━━ Data excerpts

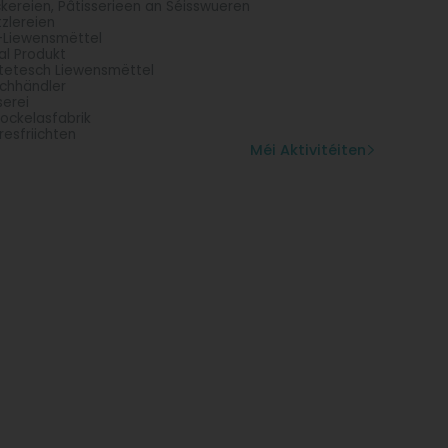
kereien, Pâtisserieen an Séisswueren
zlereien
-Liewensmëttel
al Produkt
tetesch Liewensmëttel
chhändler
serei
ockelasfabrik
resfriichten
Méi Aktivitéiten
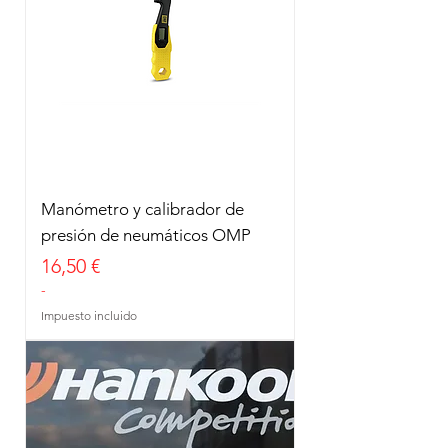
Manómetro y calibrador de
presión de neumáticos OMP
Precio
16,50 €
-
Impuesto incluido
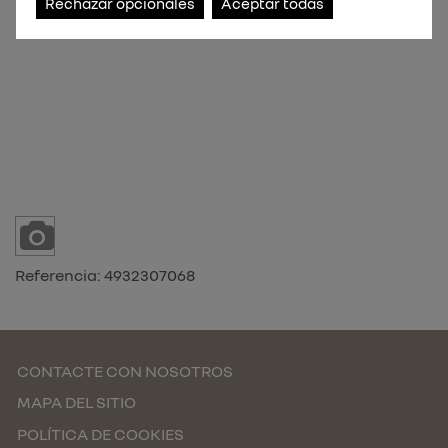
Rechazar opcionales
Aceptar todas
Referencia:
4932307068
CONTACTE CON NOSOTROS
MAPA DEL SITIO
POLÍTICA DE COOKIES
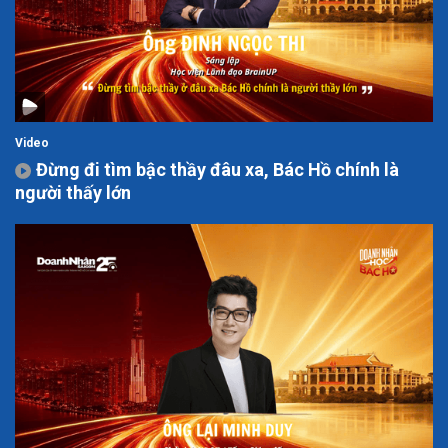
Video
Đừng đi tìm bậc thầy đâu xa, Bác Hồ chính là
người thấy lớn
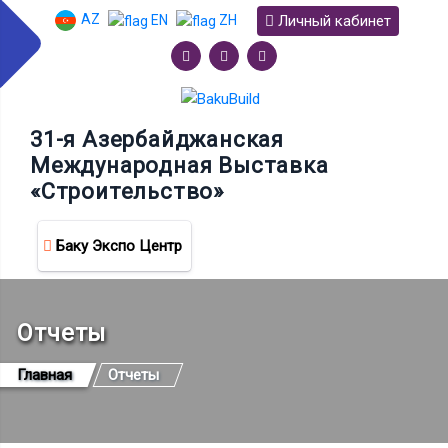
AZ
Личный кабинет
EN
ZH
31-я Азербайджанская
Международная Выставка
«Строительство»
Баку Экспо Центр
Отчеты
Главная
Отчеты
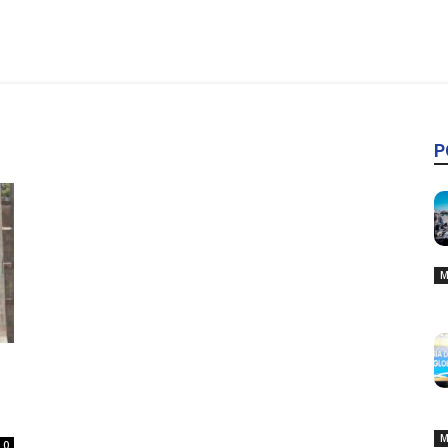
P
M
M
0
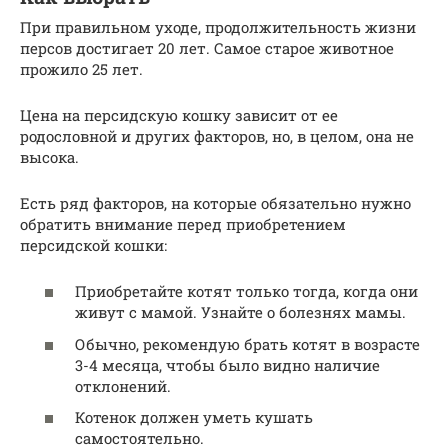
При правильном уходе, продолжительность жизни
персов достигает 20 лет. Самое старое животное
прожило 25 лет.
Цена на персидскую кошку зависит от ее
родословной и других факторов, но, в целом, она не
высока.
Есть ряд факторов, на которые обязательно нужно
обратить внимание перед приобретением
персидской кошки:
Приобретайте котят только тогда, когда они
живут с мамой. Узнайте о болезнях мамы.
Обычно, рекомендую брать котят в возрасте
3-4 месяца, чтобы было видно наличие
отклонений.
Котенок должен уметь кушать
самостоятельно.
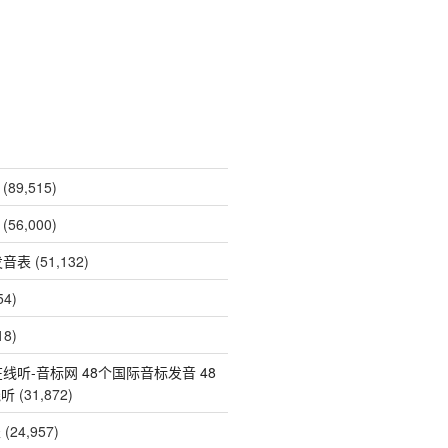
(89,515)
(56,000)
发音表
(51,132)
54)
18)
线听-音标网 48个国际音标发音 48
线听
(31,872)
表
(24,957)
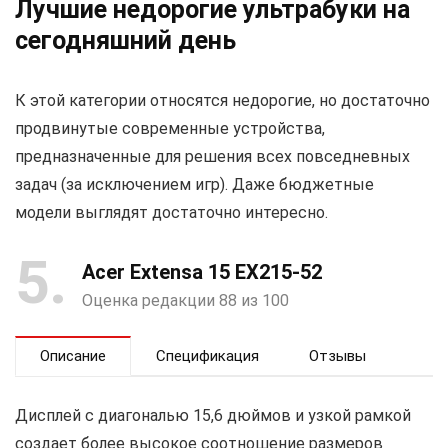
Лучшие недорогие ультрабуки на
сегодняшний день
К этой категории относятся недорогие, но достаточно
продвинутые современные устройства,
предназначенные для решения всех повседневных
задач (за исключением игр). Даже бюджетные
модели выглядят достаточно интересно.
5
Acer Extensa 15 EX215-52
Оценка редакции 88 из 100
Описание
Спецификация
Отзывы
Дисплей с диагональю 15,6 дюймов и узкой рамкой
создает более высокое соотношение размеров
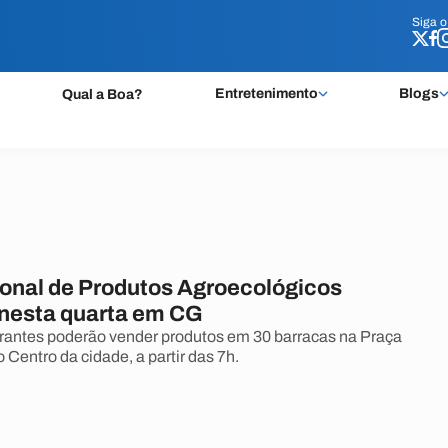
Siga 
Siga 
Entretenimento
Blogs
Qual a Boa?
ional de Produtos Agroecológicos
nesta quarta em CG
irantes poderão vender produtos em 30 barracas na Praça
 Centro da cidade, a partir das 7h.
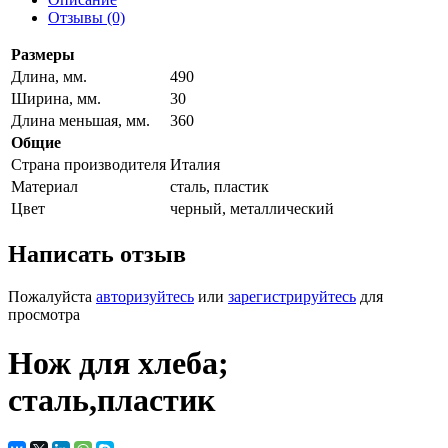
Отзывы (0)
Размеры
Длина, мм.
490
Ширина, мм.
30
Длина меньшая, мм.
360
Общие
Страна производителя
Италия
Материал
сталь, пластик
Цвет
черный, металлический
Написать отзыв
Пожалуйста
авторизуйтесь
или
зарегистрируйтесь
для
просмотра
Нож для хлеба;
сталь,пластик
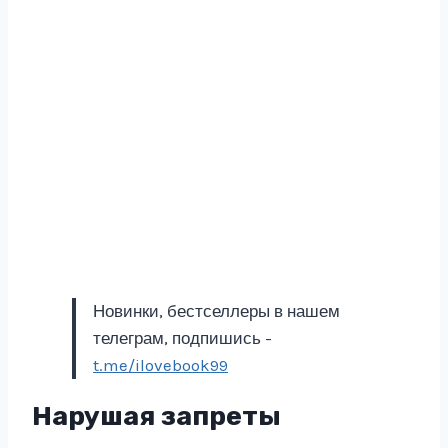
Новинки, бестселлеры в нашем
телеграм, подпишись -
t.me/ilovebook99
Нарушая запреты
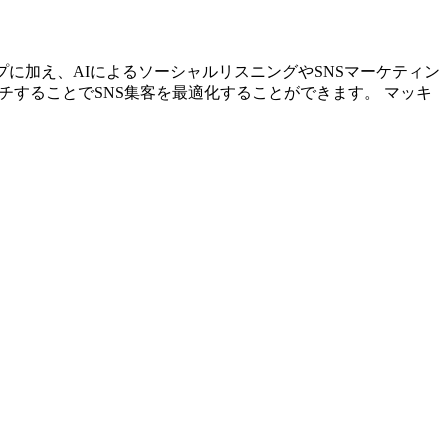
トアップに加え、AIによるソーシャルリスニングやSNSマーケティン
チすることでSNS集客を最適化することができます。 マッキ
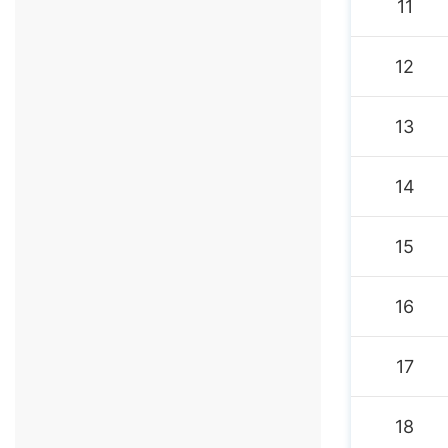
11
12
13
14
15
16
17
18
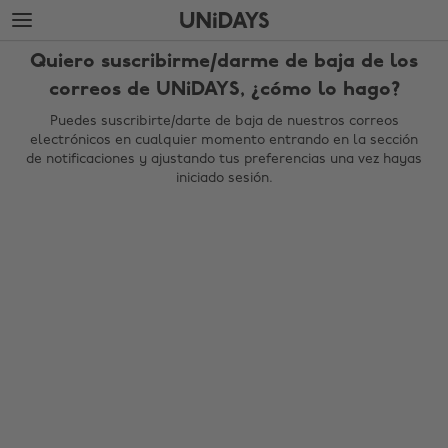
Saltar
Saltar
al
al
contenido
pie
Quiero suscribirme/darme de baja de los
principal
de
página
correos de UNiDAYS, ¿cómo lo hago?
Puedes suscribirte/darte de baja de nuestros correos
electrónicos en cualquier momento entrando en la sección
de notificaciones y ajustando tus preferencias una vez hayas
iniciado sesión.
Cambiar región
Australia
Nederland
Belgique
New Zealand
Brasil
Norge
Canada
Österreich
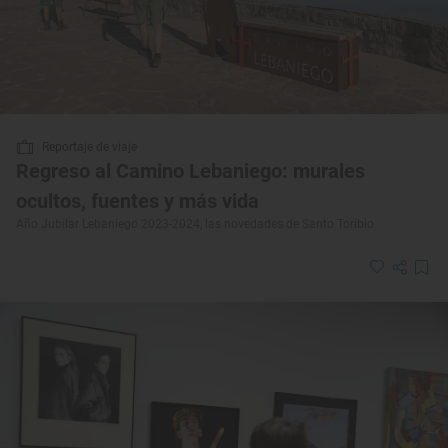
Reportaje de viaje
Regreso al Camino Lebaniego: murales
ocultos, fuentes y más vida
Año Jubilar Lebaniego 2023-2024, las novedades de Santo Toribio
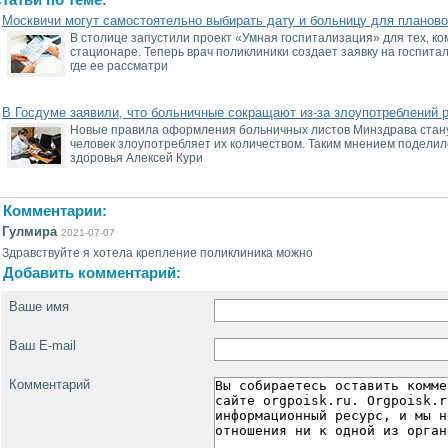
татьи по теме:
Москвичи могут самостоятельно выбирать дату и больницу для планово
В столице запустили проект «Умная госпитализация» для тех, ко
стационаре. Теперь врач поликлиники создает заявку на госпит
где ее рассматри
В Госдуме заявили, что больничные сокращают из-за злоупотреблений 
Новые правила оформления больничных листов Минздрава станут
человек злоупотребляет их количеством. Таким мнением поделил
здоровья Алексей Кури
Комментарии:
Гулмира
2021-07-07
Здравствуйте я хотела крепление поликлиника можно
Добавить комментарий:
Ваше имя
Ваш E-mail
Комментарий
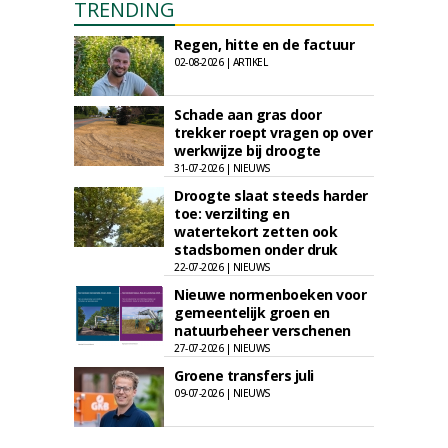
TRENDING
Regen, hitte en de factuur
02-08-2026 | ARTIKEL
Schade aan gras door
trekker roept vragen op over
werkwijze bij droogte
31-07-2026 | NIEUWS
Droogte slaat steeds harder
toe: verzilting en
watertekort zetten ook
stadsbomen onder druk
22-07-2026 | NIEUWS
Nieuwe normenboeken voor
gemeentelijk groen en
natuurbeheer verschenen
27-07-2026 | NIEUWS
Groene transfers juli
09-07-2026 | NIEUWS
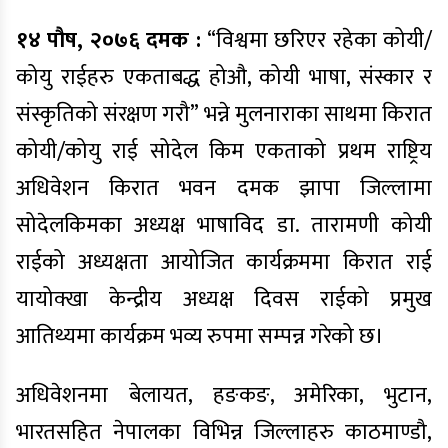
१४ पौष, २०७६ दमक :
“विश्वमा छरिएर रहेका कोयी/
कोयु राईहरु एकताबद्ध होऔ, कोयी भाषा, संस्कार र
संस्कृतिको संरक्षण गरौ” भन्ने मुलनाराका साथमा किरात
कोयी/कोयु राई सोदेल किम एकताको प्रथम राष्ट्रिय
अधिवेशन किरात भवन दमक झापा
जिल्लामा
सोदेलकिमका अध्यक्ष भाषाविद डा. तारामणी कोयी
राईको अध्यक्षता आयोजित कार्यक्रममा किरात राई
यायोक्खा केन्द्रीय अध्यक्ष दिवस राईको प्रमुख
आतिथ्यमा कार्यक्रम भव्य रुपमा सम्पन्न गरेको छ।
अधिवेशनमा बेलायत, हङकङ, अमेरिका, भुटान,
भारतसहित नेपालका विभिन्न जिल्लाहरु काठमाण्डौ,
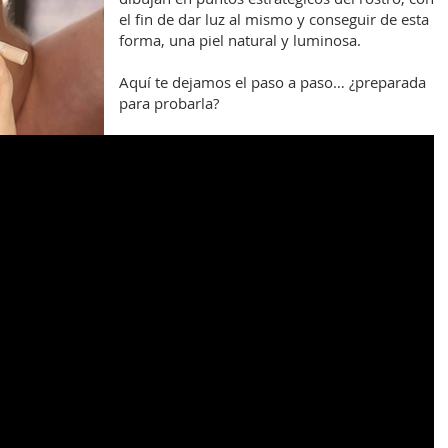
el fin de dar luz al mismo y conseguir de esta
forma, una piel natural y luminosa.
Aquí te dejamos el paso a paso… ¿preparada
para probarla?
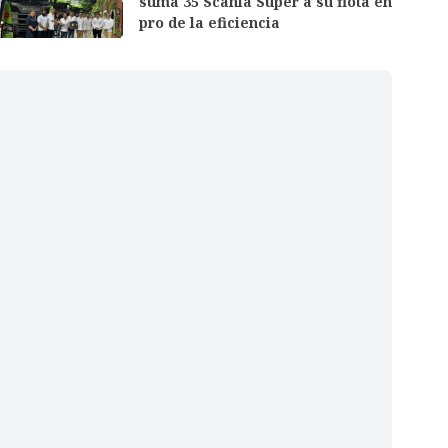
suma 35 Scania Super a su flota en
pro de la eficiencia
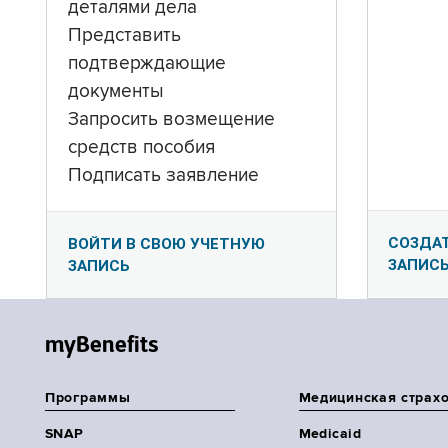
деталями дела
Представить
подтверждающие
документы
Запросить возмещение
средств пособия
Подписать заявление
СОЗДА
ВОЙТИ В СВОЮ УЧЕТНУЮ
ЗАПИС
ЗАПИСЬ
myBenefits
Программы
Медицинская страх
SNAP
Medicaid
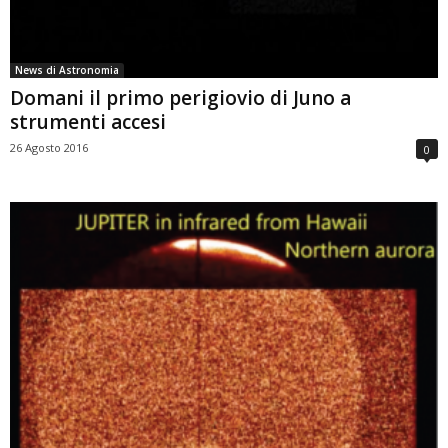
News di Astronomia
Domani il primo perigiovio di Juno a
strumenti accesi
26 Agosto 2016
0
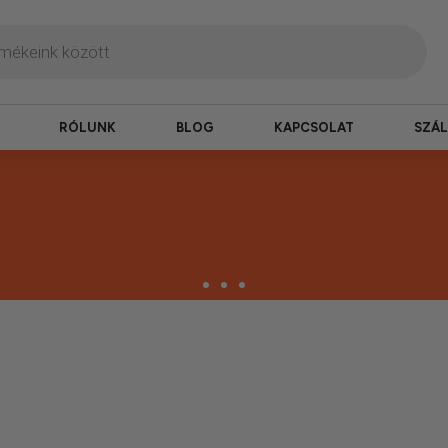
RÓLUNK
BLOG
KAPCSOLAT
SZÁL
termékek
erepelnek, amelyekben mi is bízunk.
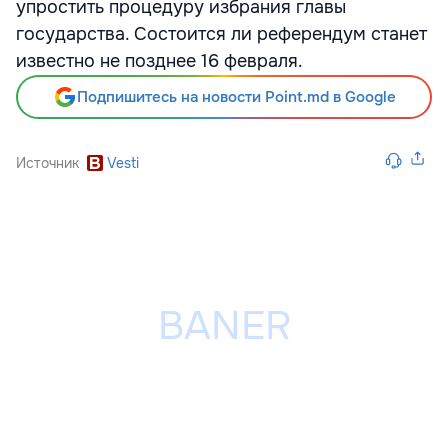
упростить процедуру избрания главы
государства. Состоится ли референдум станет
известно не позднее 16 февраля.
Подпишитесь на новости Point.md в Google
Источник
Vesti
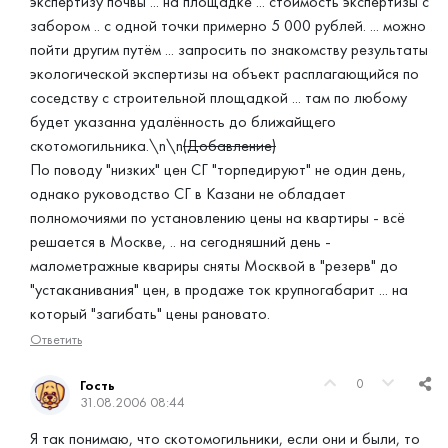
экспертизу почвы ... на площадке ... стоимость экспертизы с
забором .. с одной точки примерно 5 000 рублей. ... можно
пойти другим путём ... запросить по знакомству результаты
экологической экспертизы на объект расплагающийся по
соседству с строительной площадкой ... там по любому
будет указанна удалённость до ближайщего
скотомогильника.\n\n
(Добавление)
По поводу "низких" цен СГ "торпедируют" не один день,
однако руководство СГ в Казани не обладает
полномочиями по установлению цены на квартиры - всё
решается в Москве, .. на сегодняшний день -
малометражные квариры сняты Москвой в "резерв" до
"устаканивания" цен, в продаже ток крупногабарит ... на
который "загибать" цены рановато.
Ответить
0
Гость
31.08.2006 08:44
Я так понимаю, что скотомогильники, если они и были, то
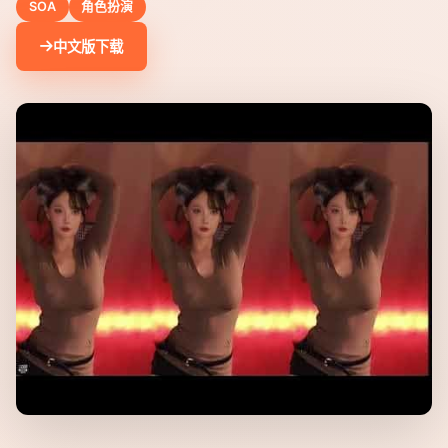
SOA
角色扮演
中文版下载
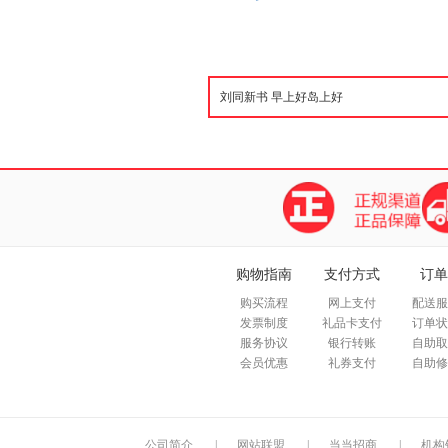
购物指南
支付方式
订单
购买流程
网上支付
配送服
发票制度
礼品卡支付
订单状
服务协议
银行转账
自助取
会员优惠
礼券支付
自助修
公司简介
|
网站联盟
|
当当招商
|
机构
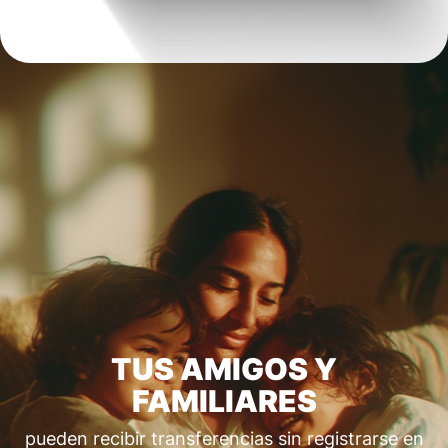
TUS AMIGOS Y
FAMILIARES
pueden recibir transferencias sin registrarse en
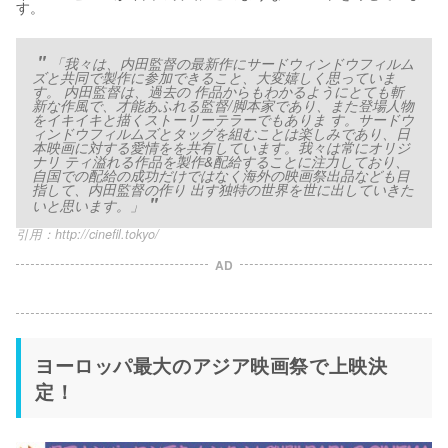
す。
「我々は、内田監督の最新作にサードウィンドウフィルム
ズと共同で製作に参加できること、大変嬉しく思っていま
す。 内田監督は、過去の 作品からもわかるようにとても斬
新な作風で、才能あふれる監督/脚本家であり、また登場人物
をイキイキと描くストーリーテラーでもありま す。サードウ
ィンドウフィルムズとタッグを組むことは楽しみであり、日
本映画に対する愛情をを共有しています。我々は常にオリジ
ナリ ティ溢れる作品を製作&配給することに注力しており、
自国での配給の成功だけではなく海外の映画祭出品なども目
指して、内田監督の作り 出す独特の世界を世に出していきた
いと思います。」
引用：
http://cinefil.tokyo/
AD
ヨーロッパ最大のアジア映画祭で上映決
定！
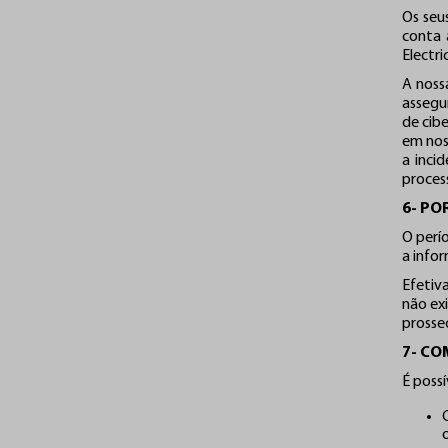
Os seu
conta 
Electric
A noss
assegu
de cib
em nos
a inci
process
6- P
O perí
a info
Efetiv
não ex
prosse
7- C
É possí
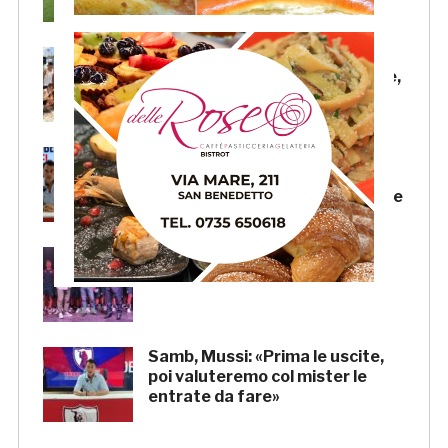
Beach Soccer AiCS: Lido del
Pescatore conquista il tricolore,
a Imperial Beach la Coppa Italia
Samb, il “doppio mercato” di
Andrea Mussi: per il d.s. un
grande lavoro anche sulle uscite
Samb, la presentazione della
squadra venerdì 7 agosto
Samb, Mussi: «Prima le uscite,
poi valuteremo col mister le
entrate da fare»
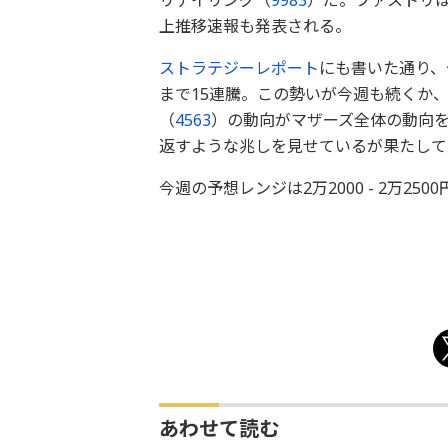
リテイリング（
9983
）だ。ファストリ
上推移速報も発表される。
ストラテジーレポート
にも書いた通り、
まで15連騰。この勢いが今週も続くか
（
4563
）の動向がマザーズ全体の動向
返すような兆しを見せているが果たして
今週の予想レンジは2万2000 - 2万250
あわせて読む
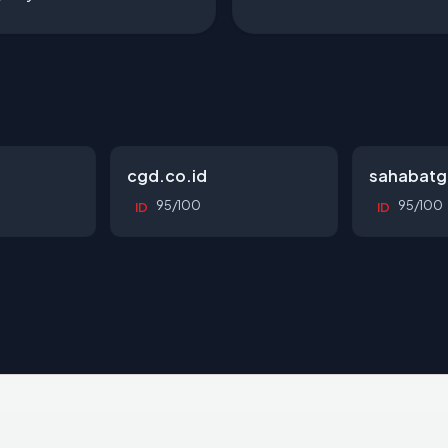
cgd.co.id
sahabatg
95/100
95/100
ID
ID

━━━━

Pull every line containing "создает" out of the data above.

создает более высокое соотношение размеров
стационаре. Теперь врач поликлиники создает заявку на госпит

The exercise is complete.